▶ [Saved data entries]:
=====

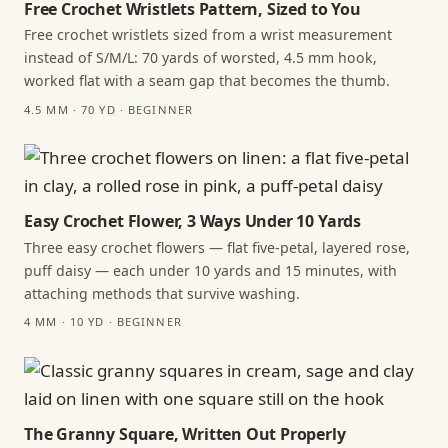
Free Crochet Wristlets Pattern, Sized to You
Free crochet wristlets sized from a wrist measurement
instead of S/M/L: 70 yards of worsted, 4.5 mm hook,
worked flat with a seam gap that becomes the thumb.
4.5 MM · 70 YD · BEGINNER
Easy Crochet Flower, 3 Ways Under 10 Yards
Three easy crochet flowers — flat five-petal, layered rose,
puff daisy — each under 10 yards and 15 minutes, with
attaching methods that survive washing.
4 MM · 10 YD · BEGINNER
The Granny Square, Written Out Properly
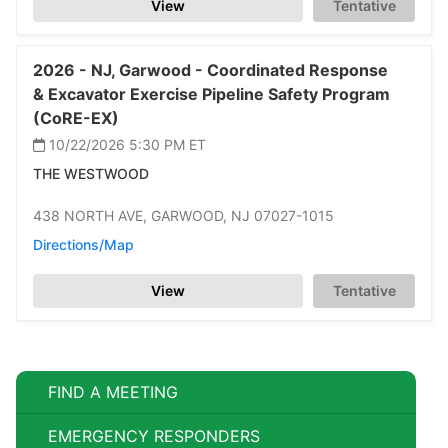
View
Tentative
2026 -
NJ,
Garwood -
Coordinated Response
& Excavator Exercise Pipeline Safety Program
(CoRE-EX)
10/22/2026 5:30 PM
ET
THE WESTWOOD
438 NORTH AVE,
GARWOOD,
NJ 07027-1015
Directions/Map
View
Tentative
FIND A MEETING
EMERGENCY RESPONDERS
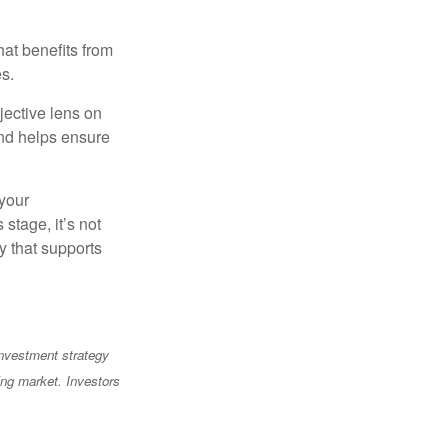
at benefits from
es.
jective lens on
and helps ensure
 your
stage, it’s not
y that supports
 investment strategy
ning market. Investors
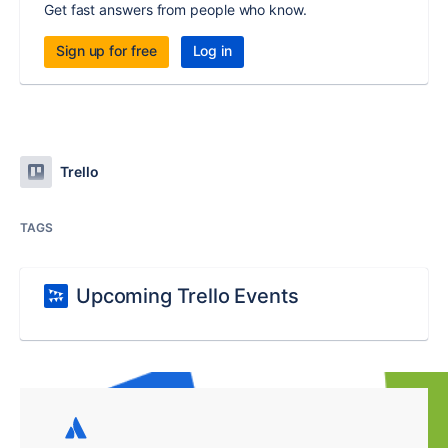
Get fast answers from people who know.
Sign up for free
Log in
Trello
TAGS
Upcoming Trello Events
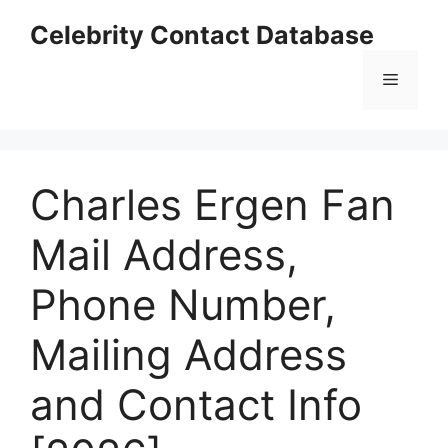
Skip
Celebrity Contact Database
to
content
Menu
Charles Ergen Fan
Mail Address,
Phone Number,
Mailing Address
and Contact Info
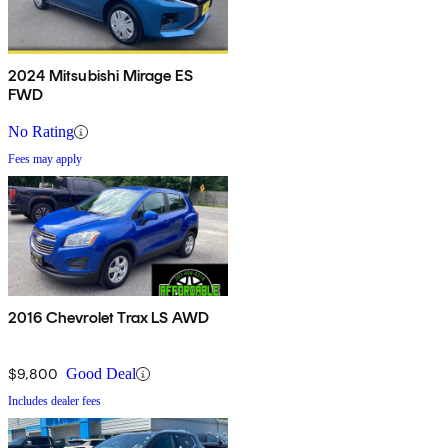
2024 Mitsubishi Mirage ES
FWD
No Rating
Fees may apply
2016 Chevrolet Trax LS AWD
$9,800
Good Deal
Includes dealer fees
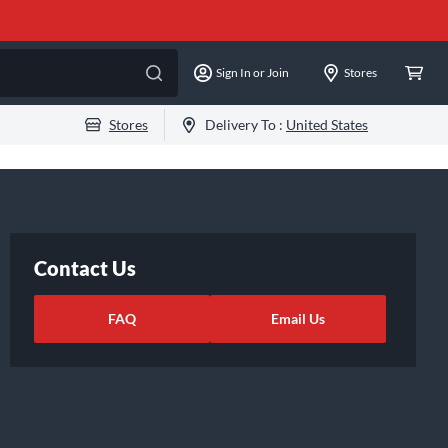
Sign In or Join
Stores
Stores
Delivery To :
United States
Contact Us
FAQ
Email Us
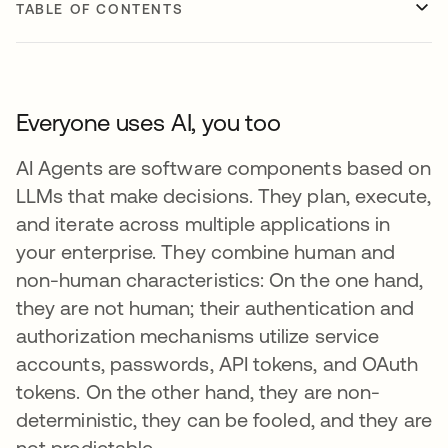
TABLE OF CONTENTS
Everyone uses AI, you too
AI Agents are software components based on
LLMs that make decisions. They plan, execute,
and iterate across multiple applications in
your enterprise. They combine human and
non-human characteristics: On the one hand,
they are not human; their authentication and
authorization mechanisms utilize service
accounts, passwords, API tokens, and OAuth
tokens. On the other hand, they are non-
deterministic, they can be fooled, and they are
not predictable.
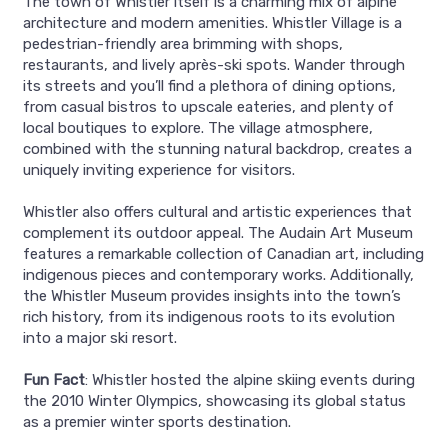
The town of Whistler itself is a charming mix of alpine
architecture and modern amenities. Whistler Village is a
pedestrian-friendly area brimming with shops,
restaurants, and lively après-ski spots. Wander through
its streets and you’ll find a plethora of dining options,
from casual bistros to upscale eateries, and plenty of
local boutiques to explore. The village atmosphere,
combined with the stunning natural backdrop, creates a
uniquely inviting experience for visitors.
Whistler also offers cultural and artistic experiences that
complement its outdoor appeal. The Audain Art Museum
features a remarkable collection of Canadian art, including
indigenous pieces and contemporary works. Additionally,
the Whistler Museum provides insights into the town’s
rich history, from its indigenous roots to its evolution
into a major ski resort.
Fun Fact
: Whistler hosted the alpine skiing events during
the 2010 Winter Olympics, showcasing its global status
as a premier winter sports destination.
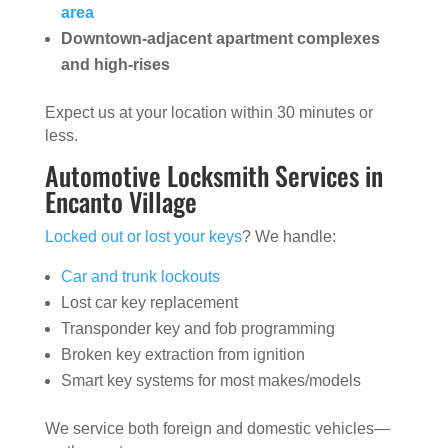
area
Downtown-adjacent apartment complexes
and high-rises
Expect us at your location within 30 minutes or
less.
Automotive Locksmith Services in
Encanto Village
Locked out or lost your keys
? We handle:
Car and trunk lockouts
Lost car key replacement
Transponder key and fob programming
Broken key extraction from ignition
Smart key systems for most makes/models
We service both foreign and domestic vehicles—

=====

Take each line above that holds the string "Contact" and copy it.

Celebrity Contact Database
and Contact Info
Contact Us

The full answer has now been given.